(Task item):
Reproduce the following data exactly, minus any images.

++++ Stored data ++++

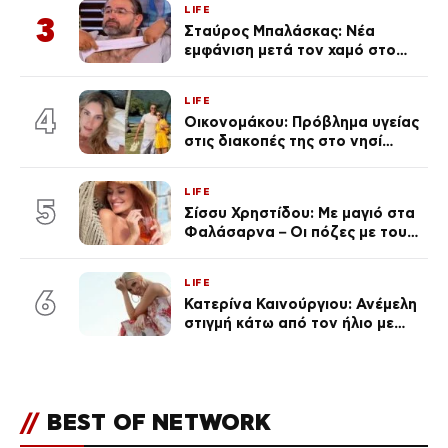
LIFE
3
Σταύρος Μπαλάσκας: Νέα
εμφάνιση μετά τον χαμό στο
«Πρωινό» (Φωτογραφία)
LIFE
4
Οικονομάκου: Πρόβλημα υγείας
στις διακοπές της στο νησί
Μπόρα Μπόρα – «Έσκασε όλη η
κούραση του χειμώνα»
LIFE
5
Σίσσυ Χρηστίδου: Με μαγιό στα
Φαλάσαρνα – Οι πόζες με τους
διάσημους φίλους της
(φωτογραφίες & βίντεο)
LIFE
6
Κατερίνα Καινούργιου: Ανέμελη
στιγμή κάτω από τον ήλιο με
τους followers της
(φωτογραφία)
//
BEST OF NETWORK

++++

(Finished task):
LIFE
3
Σταύρος Μπαλάσκας: Νέα
εμφάνιση μετά τον χαμό στο
«Πρωινό» (Φωτογραφία)
LIFE
4
Οικονομάκου: Πρόβλημα υγείας
στις διακοπές της στο νησί
Μπόρα Μπόρα – «Έσκασε όλη η
κούραση του χειμώνα»
LIFE
5
Σίσσυ Χρηστίδου: Με μαγιό στα
Φαλάσαρνα – Οι πόζες με τους
διάσημους φίλους της
(φωτογραφίες & βίντεο)
LIFE
6
Κατερίνα Καινούργιου: Ανέμελη
στιγμή κάτω από τον ήλιο με
τους followers της
(φωτογραφία)
//
BEST OF NETWORK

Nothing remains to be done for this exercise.